◆ **Exercise goal**
Transcribe the listing below only from the line with "to ensure 100%" up to and including the line with "production.imgix.net&s=334&h=6cad448596c13d3055".

◆ **Provided material**
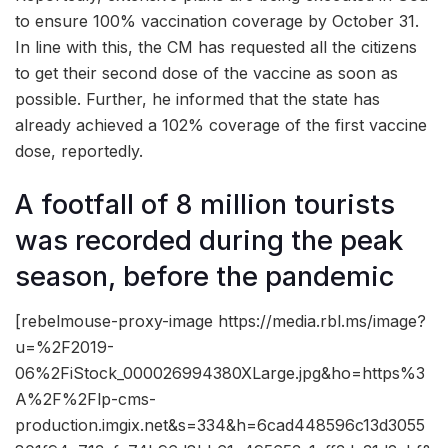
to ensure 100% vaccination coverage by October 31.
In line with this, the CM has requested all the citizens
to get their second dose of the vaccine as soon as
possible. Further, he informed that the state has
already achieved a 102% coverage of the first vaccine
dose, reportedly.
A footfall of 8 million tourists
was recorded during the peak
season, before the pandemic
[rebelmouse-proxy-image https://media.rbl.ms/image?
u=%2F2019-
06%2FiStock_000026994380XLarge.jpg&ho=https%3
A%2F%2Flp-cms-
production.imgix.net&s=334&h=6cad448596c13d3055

* * *

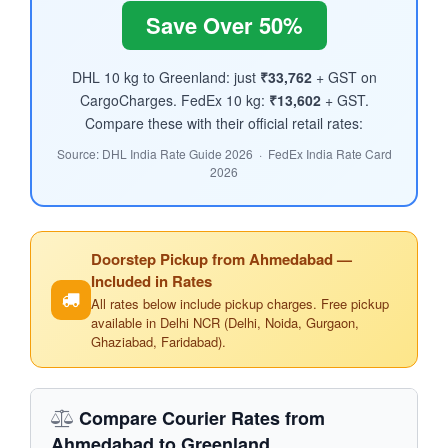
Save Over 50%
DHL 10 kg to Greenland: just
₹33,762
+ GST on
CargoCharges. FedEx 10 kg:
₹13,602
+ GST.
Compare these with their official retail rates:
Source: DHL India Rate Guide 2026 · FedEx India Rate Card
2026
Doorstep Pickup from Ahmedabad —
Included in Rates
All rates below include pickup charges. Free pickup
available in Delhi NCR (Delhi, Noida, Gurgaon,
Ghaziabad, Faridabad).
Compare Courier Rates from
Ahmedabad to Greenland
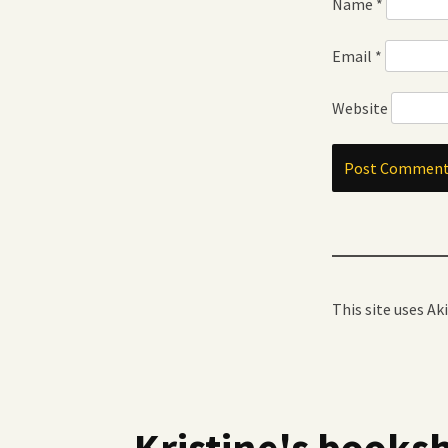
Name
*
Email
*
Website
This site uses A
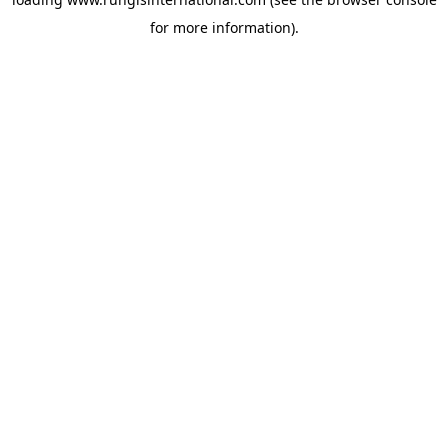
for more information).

---

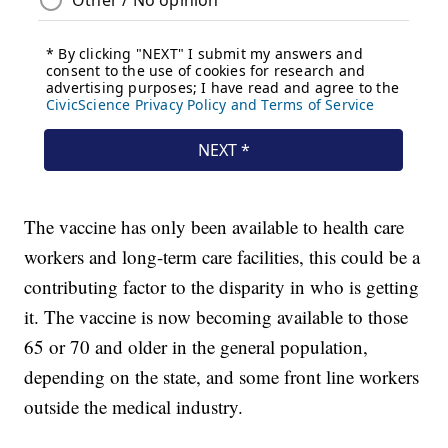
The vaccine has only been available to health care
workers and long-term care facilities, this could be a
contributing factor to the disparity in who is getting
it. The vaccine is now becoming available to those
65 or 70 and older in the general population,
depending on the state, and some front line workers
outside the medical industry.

◆ **Exercise result**
to ensure 100% vaccination coverage by October 31.
In line with this, the CM has requested all the citizens
to get their second dose of the vaccine as soon as
possible. Further, he informed that the state has
already achieved a 102% coverage of the first vaccine
dose, reportedly.
A footfall of 8 million tourists
was recorded during the peak
season, before the pandemic
[rebelmouse-proxy-image https://media.rbl.ms/image?
u=%2F2019-
06%2FiStock_000026994380XLarge.jpg&ho=https%3
A%2F%2Flp-cms-
production.imgix.net&s=334&h=6cad448596c13d3055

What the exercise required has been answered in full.